Overlay decoded data on top of original record, and re-emit. In our example above, if 'overlay' was used instead of 'inplace', the resulting record would have been:

{
    "host":"app1",
    "ident":"5012162",
    "event":"csrf_failure",
    "msg":"Invalid transient key for System.",
    "username":"System",
    "userid":"1",
    "ip":"192.34.93.74",
    "method":"GET",
    "domain":"http://timgunter.ca",
    "path":"/dashboard/settings",
    "tags":["csrf","failure"],
    "accountid":5009392,
    "siteid":5012162
}
  • replace

Replace the original entirely with the contents of the decoded field. In our example above, if 'replace' was used instead of 'inplace', the resulting record would have been:

{
    "event":"csrf_failure",
    "msg":"Invalid transient key for System.",
    "username":"System",
    "userid":"1",
    "ip":"192.34.93.74",
    "method":"GET",
    "domain":"http://timgunter.ca",
    "path":"/dashboard/settings",
    "tags":["csrf","failure"],
    "accountid":5009392,
    "siteid":5012162
}
  • prefix

Insert the decoded data in the original record, using the data_prefix key. In our example above, if 'prefix' was used instead of 'inplace' with 'data_prefix' = 'data', the resulting record would have been:

{
    "host":"app1",
    "ident":"5012162",
    "data": {
        "event":"csrf_failure",
        "msg":"Invalid transient key for System.",
        "username":"System",
        "userid":"1",
        "ip":"192.34.93.74",
        "method":"GET",
        "domain":"http://timgunter.ca",
        "path":"/dashboard/settings",
        "tags":["csrf","failure"],
        "accountid":5009392,
        "siteid":5012162
    }
}

data_prefix

required if you use 'action' = 'prefix' (defaults to nil)

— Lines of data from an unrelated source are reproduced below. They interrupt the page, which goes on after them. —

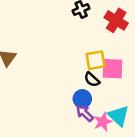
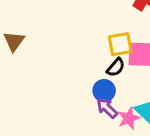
black semicircle: (92, 80) -> (116, 67), turned -91

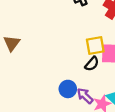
blue circle: (104, 91) -> (68, 89), moved

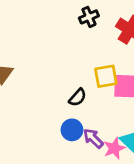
black semicircle: (92, 64) -> (78, 97), moved

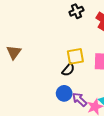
yellow square: (106, 76) -> (75, 56), moved

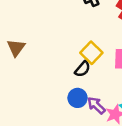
yellow square: (75, 56) -> (91, 53), turned -36

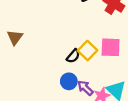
yellow square: (91, 53) -> (87, 51), moved

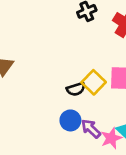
black semicircle: (73, 56) -> (76, 89), turned 32

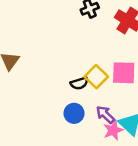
purple arrow: (91, 129) -> (105, 115), moved

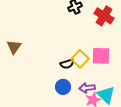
purple arrow: (105, 115) -> (87, 88), turned -49

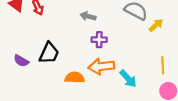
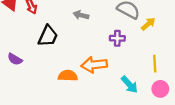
purple cross: (99, 40) -> (117, 38), moved
black trapezoid: (49, 53) -> (48, 36), moved
cyan arrow: (128, 79) -> (129, 85), moved

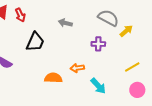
yellow line: (155, 64) -> (132, 67), turned 63
orange arrow: (94, 65) -> (77, 68), size x0.6
cyan arrow: (129, 85) -> (98, 86), moved

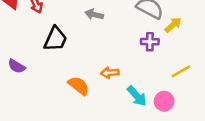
purple cross: (98, 44) -> (150, 42), moved
orange semicircle: (53, 78) -> (79, 86), turned 36
pink circle: (137, 90) -> (164, 101), moved

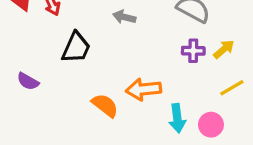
yellow arrow: (173, 25) -> (224, 49), moved
orange arrow: (110, 73) -> (144, 89), size x1.5
cyan arrow: (137, 96) -> (177, 118), turned 35

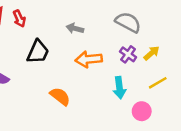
purple cross: (193, 51) -> (128, 54), turned 35
orange arrow: (144, 89) -> (89, 59), moved
cyan arrow: (177, 118) -> (119, 88), moved

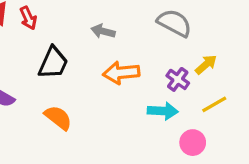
purple cross: (128, 54) -> (178, 79), moved
cyan arrow: (119, 88) -> (163, 111), turned -80
orange semicircle: (60, 96) -> (58, 118), moved

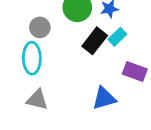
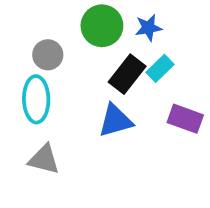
blue triangle: (104, 98) -> (116, 121), moved

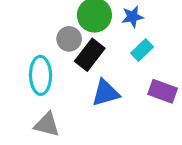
gray circle: (48, 55) -> (69, 39), moved
black rectangle: (127, 74) -> (90, 55), moved

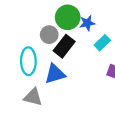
blue star: (133, 17) -> (87, 23), moved
blue triangle: (106, 93) -> (55, 74), moved

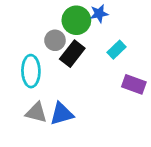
blue star: (87, 23) -> (99, 14), moved
blue triangle: (55, 74) -> (62, 114), moved

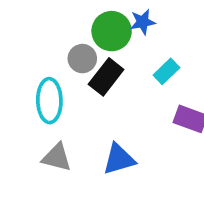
blue triangle: (62, 114) -> (119, 159), moved

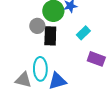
black rectangle: (106, 77) -> (50, 36), turned -36
cyan ellipse: (49, 101) -> (40, 69), moved

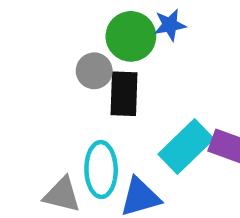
cyan rectangle: (83, 33) -> (186, 147), moved, size x1.6

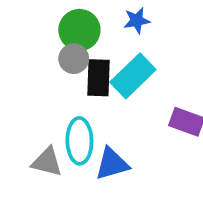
green circle: (131, 36) -> (79, 30), moved
cyan rectangle: (186, 147) -> (133, 76), moved

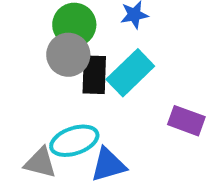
gray circle: (74, 59) -> (68, 55), size x1.4
cyan ellipse: (79, 141) -> (74, 141), turned 72

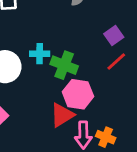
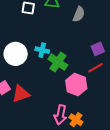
pink hexagon: (78, 94) -> (76, 84), moved
red triangle: (62, 115) -> (21, 94), moved

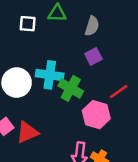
purple square: (98, 49) -> (93, 56), moved
cyan cross: (42, 50) -> (50, 75), size x1.5

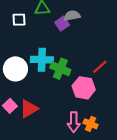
gray semicircle: (92, 26) -> (72, 16), turned -112
purple square: (93, 56) -> (62, 24), moved

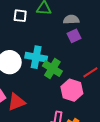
purple square: (62, 24) -> (74, 36), moved

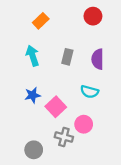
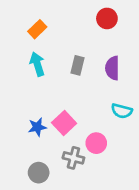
orange rectangle: (41, 21) -> (37, 29), moved
cyan semicircle: (89, 92) -> (122, 111), moved
blue star: (33, 95) -> (37, 127), moved

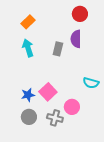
purple semicircle: (112, 68) -> (76, 39), moved
gray circle: (39, 173) -> (29, 117), moved

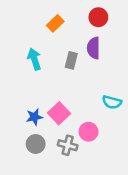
orange rectangle: (28, 22) -> (55, 23), moved

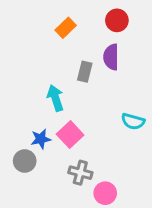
cyan arrow: (34, 59) -> (55, 98), moved
pink circle: (89, 132) -> (105, 193), moved
gray circle: (36, 144) -> (25, 161), moved

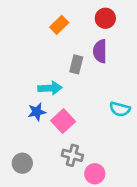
cyan arrow: (55, 98) -> (50, 88), turned 105
blue star: (41, 139) -> (37, 112), moved
gray circle: (25, 161) -> (22, 163), moved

The prefix used to insert the decoded data in the message.

keep_key

optional and defaults to false

Keep original source key (only valid with 'overlay' and 'replace' actions). When this is true, the original encoded source key is retained in the output.

keep_time

optional and defaults to false

Keep the original record's "time" key. If the original top level record contains a

record_time_key

optional and defaults to time

If keep_time is true, this field specifies the key that contains the original records's time. The value of this key will be copied into the new record after it has been parsed.

time_key

optional and defaults to time

When the key_name field's value is being parsed, look for this key and interpret it as the record's time key.

time_format

optional and defaults to nil

When parsing the key_name field's value and if time_key is set, this field denotes the format to expect the time to be in.

Contributing

  1. Fork it
  2. Create your feature branch (git checkout -b my-new-feature)
  3. Commit your changes (git commit -am 'Add some feature')
  4. Push to the branch (git push origin my-new-feature)
  5. Create new Pull Request

If you have a question, open an Issue.